Under current federal law, pharmaceutical companies can increase prices they charge ADAPs by no more than the cost of inflation. Arnold worries that asking Pharma to reduce its profit margins even further could make it averse to the financial risks entailed in developing new drugs -- which is the industry’s own argument. “As an AIDS advocate, I don’t have the luxury of beating up on the drug companies,” Arnold says, adding, “I feel that the drug pricing ADAP gets from the industry is quite attractive.”
But some experts and activists -- and even several of the state officials who run ADAPs -- see a shift to a price-lowering offensive as the only way to keep ADAP from bottoming out. Peter Arno, professor at Albert Einstein College of Medicine in Bronx, New York, and author of Against the Odds: The Story of AIDS Drug Development, Politics and Profit, says: “The strategy of the AWG is bad public policy. The public interest would be better served by working to bring down prices than by going to Congress every year, hat in hand, to ask for more money to subsidize the profits of the drug companies.”

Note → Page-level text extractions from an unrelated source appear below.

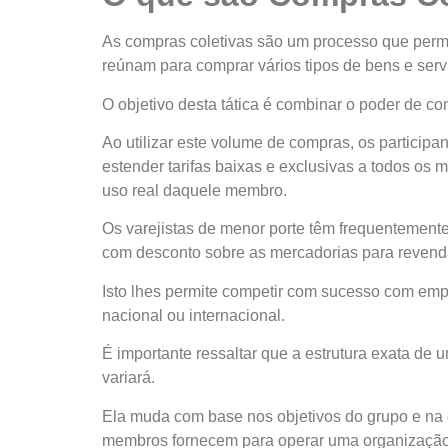
As compras coletivas são um processo que permi
reúnam para comprar vários tipos de bens e ser
O objetivo desta tática é combinar o poder de c
Ao utilizar este volume de compras, os particip
estender tarifas baixas e exclusivas a todos o
uso real daquele membro.
Os varejistas de menor porte têm frequentemente u
com desconto sobre as mercadorias para revend
Isto lhes permite competir com sucesso com e
nacional ou internacional.
É importante ressaltar que a estrutura exata de
variará.
Ela muda com base nos objetivos do grupo e na 
membros fornecem para operar uma organização 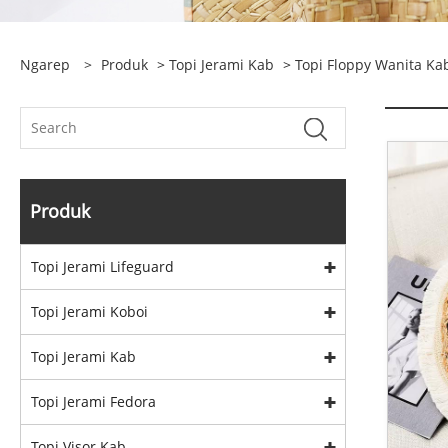
Ngarep
>
Produk
>
Topi Jerami Kab
>
Topi Floppy Wanita Ka
Produk
Topi Jerami Lifeguard
Topi Jerami Koboi
Topi Jerami Kab
Topi Jerami Fedora
Topi Visor Kab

PWA Linda Grinberg, a member of the Fair Pricing Coalition, a group of activists and ADAP officials, says that Pharma may be willing to lower its prices in limited cases, but it’s unlikely to take any drastic measures -- such as enacting an across-the-board freeze on prices. Grinberg doesn’t see the Fair Pricing Coalition taking a more aggressive stance. “You can ask for the moon and the stars, but is it reasonable?” she asks. “I’m not sure how much leverage we really have.”

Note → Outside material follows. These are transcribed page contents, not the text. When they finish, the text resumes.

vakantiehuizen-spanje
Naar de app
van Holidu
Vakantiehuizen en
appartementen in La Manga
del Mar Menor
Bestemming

There is no happy ending to this chapter -- possibly the last -- of the ADAP story. With AWG unwilling or unable to win price cuts, federal funds and enrollment both largely capped, and demand rising, more and more HIVers will face a Sophie’s Choice: between meds and food -- or, at least, quality of life. Although interim measures have been proposed by outsiders -- that ADAPs form joint purchasing agreements to leverage better drug prices, say, or that they use funds to buy health-insurance policies instead of meds -- such stopgap measures have found little favor. For now, activists have decided to keep on keeping on -- a little pressure on industry here, a little lobbying of Congress there. The only other option, it seems, would be for the feds to ensure that the working poor and disabled HIVers on ADAP were able to afford health coverage. As one state ADAP official puts it, “Most of us would gladly see this program go away if we could get universal health insurance.” But even before 9/11 no one was holding their breath for that one.